The companies over-report the costs and under-report the production, which is led by the provision of tax incentives by the Government of Zambia. Similarly, companies are engaged in illegal capital flight to evade tax. As a result, the country makes a loss of $2billion per year from tax avoidance, which is nearly 10% of the country’s GDP.
8. Unskilled Labour
Trained and skilled labour is essential for any economy to succeed. Unlike other countries, the population of Africa is made up of a high proportion of unskilled individuals. Lack of education and the inability to get HND assignment help is the main reason. Moreover, poor technological infrastructure and lack of investments in training and development make Africa the home for low-skill people. Despite huge demand, the diamond mines are operated by unskilled personnel, which results in low-quality final products.
9. Serious Human Rights Violation
The exploitation of human rights is a constant phenomenon that persists in underdeveloped countries, and African countries are no exception. However, human rights abuse is far more significant in the mining sector. Mining firms are also one of the biggest culprits behind severe violations and engaged in unethical practices in the quest for higher profits at the expense of the environment and human health.
The fact that the agencies and government are too weak to regulate these firms makes mining bosses crueller. Mining is a highly dangerous and labour-intensive occupation, but people are forced to work in unsafe conditions. Not only this, but a large population of mining workers also made up of trafficked children who are exploited physically and sexually daily in small mines and quarries.
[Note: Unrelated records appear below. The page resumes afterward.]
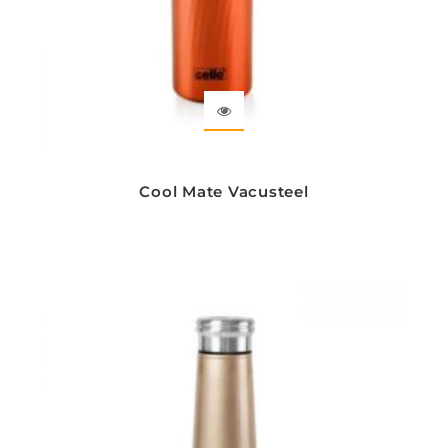
Cool Mate Vacusteel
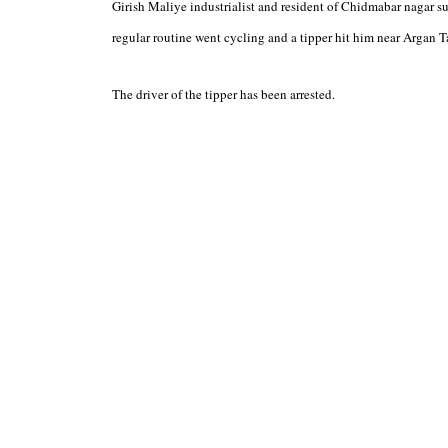
Girish Maliye industrialist and resident of Chidmabar nagar suc
regular routine went cycling and a tipper hit him near Argan T
The driver of the tipper has been arrested.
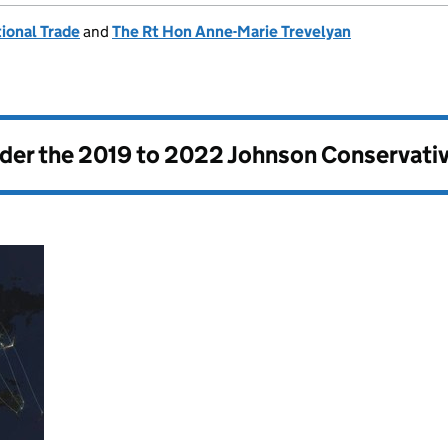
ional Trade
and
The Rt Hon Anne-Marie Trevelyan
nder the
2019 to 2022 Johnson Conservati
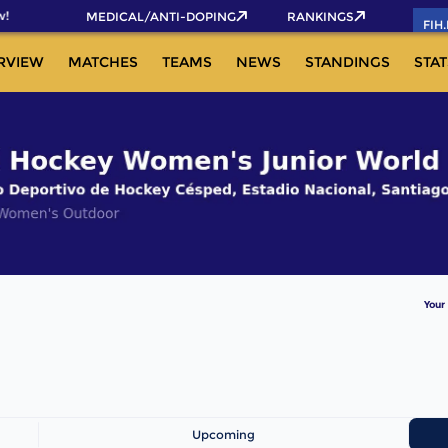
!
MEDICAL/ANTI-DOPING
RANKINGS
FIH
RVIEW
MATCHES
TEAMS
NEWS
STANDINGS
STAT
Your
Upcoming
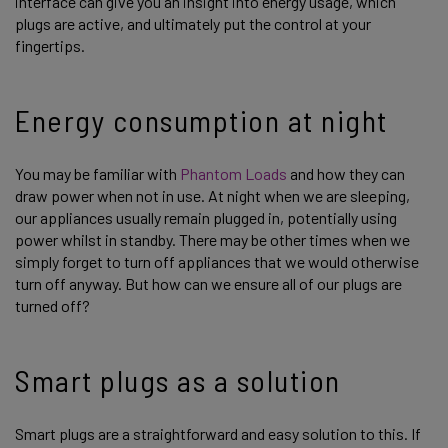
interface can give you an insight into energy usage, which
plugs are active, and ultimately put the control at your
fingertips.
Energy consumption at night
You may be familiar with
Phantom Loads
and how they can
draw power when not in use. At night when we are sleeping,
our appliances usually remain plugged in, potentially using
power whilst in standby. There may be other times when we
simply forget to turn off appliances that we would otherwise
turn off anyway. But how can we ensure all of our plugs are
turned off?
Smart plugs as a solution
Smart plugs are a straightforward and easy solution to this. If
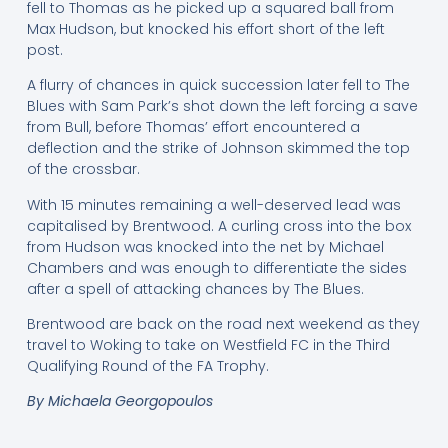
fell to Thomas as he picked up a squared ball from
Max Hudson, but knocked his effort short of the left
post.
A flurry of chances in quick succession later fell to The
Blues with Sam Park’s shot down the left forcing a save
from Bull, before Thomas’ effort encountered a
deflection and the strike of Johnson skimmed the top
of the crossbar.
With 15 minutes remaining a well-deserved lead was
capitalised by Brentwood. A curling cross into the box
from Hudson was knocked into the net by Michael
Chambers and was enough to differentiate the sides
after a spell of attacking chances by The Blues.
Brentwood are back on the road next weekend as they
travel to Woking to take on Westfield FC in the Third
Qualifying Round of the FA Trophy.
By Michaela Georgopoulos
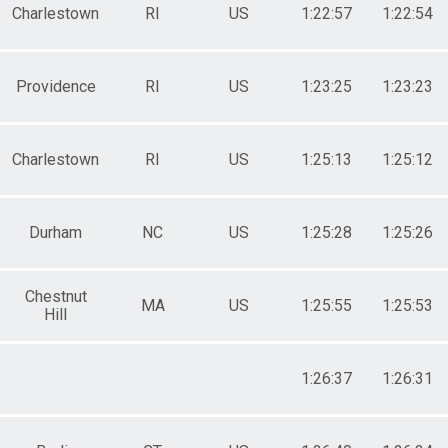
Charlestown
RI
US
1:22:57
1:22:54
Providence
RI
US
1:23:25
1:23:23
Charlestown
RI
US
1:25:13
1:25:12
Durham
NC
US
1:25:28
1:25:26
Chestnut
MA
US
1:25:55
1:25:53
Hill
1:26:37
1:26:31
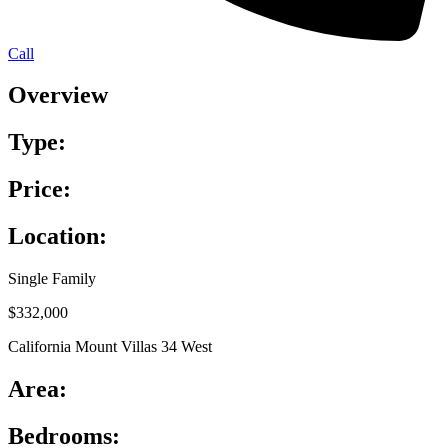
Call
Overview
Type:
Price:
Location:
Single Family
$332,000
California Mount Villas 34 West
Area:
Bedrooms:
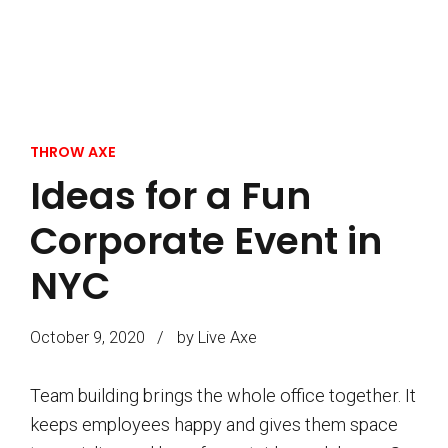
THROW AXE
Ideas for a Fun
Corporate Event in
NYC
October 9, 2020
by Live Axe
Team building brings the whole office together. It
keeps employees happy and gives them space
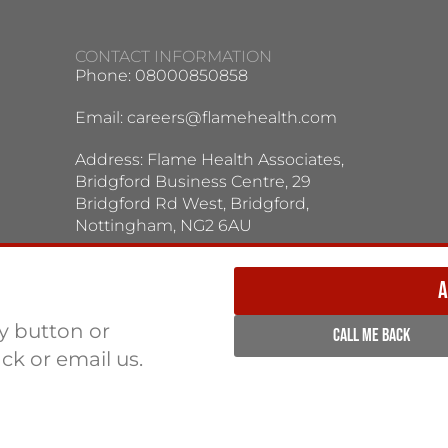
CONTACT INFORMATION
Phone: 08000850858
Email:
careers@flamehealth.com
Address: Flame Health Associates,
Bridgford Business Centre, 29
Bridgford Rd West, Bridgford,
Nottingham, NG2 6AU
TERMS / PRIVACY POLICY:
Terms & Conditions
Privacy Policy
A
ly button or
CALL ME BACK
ack or email us.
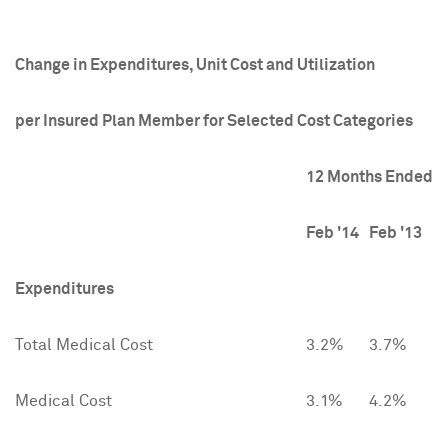
Change in Expenditures, Unit Cost and Utilization
per Insured Plan Member for Selected Cost Categories
12 Months Ended
Feb '14
Feb '13
Expenditures
Total Medical Cost
3.2%
3.7%
Medical Cost
3.1%
4.2%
10. Lack Of Business Know-How
Business knowledge plays a pivotal role in making economies prosperous and flourishing, but it is a major cause of business failure in Africa. While industrial experts and scholars have recognized the true potential of Africa lead the world, lack of technical knowledge and business understanding, holding back small and medium-sized enterprises. Education is an essential ingredient of economic advancement as it helps countries to inform their policies and make sound decisions for the welfare of the people. Similarly, business-related knowledge is essential for countries to come up with innovative ideas for transforming valuable raw materials into products that can be used to meet the local demands as well as export to foreign countries to earn revenues. In conclusion, instead of more projects and funds, Africa needs more business knowledge to spotlight opportunities and help itself.
What Needs To Be Done?
Now the question is how to fix this? To move forward as a continent and modernize the mining industry, a lot has to be done. The first and foremost that Africa should work on is improving its transparency. Countries need to be more open with their dealing.
At the same time, Governments should play an active role in regulating the mining industry, including the multinational companies that bring investment to the country.
More emphasis on technical education should be placed, such as farming techniques and processing of natural minerals as it would eliminate the skill-gap and enable small companies to come forward and produce export quality products. The profits from selling diamonds should be appropriately used for setting up more branches, improving technological infrastructure, and anti-poverty programs.
Africa, the continent of wealth, is not poor, but it is being managed by people with poor management skills. It’s not about blaming Africa, but it is about diagnosing the problem to find out the solution. More importantly, we need to change the way we talk about Africa.